An international survey on how much, or how little, people across 46 countries value the journalism provided by public service broadcasters (PSBs) has put Finnish Broadcasting Company, Yle at the top of the list.
Nearly 90 per cent of the Reuters Institute at the University of Oxford survey respondents in Finland said they considered the news provided by Yle to be either very or fairly reliable, compared to 85 per cent in the previous survey.
Only three per cent said they considered Yle’s news content to be “very unreliable”.
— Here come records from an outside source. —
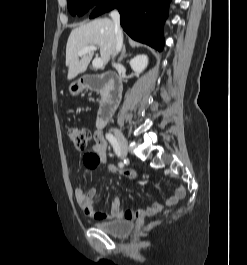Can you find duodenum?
Wrapping results in <instances>:
<instances>
[{
	"instance_id": "duodenum-1",
	"label": "duodenum",
	"mask_w": 247,
	"mask_h": 265,
	"mask_svg": "<svg viewBox=\"0 0 247 265\" xmlns=\"http://www.w3.org/2000/svg\"><path fill=\"white\" fill-rule=\"evenodd\" d=\"M81 85L85 89L99 90L104 92V100L99 108L96 125L102 127L113 115L122 95L123 84L120 78L112 72H104L98 75H84Z\"/></svg>"
}]
</instances>
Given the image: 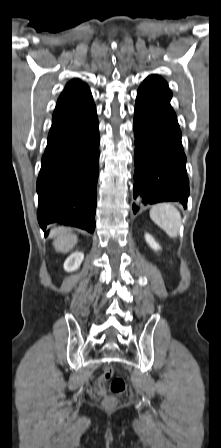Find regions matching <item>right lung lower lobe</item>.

Among respondents who revealed their own political party allegiances, supporters of the Centre Party, National Coalition Party (NCP), Social Democratic Party, Left Alliance and Green Party were in the same range of between 84 and 89 per cent on how important publicly funded news sources were to society.
Only around 65 per cent of Finns Party voters, however, said they thought that publicly funded news services were very or fairly important to society.
The NCP and the Finns Party, part of the newly-created Finnish Coalition Government, have proposed cutting Yle’s funding by up to a quarter.
Researcher at the University of Tampere, Esa Reunanen said the proposed cuts might reflect increased criticism by private media companies who blame public service broadcasters for unfair competition in the digital world “combined with a more politically-driven right-wing criticism targeted at Yle’s news”.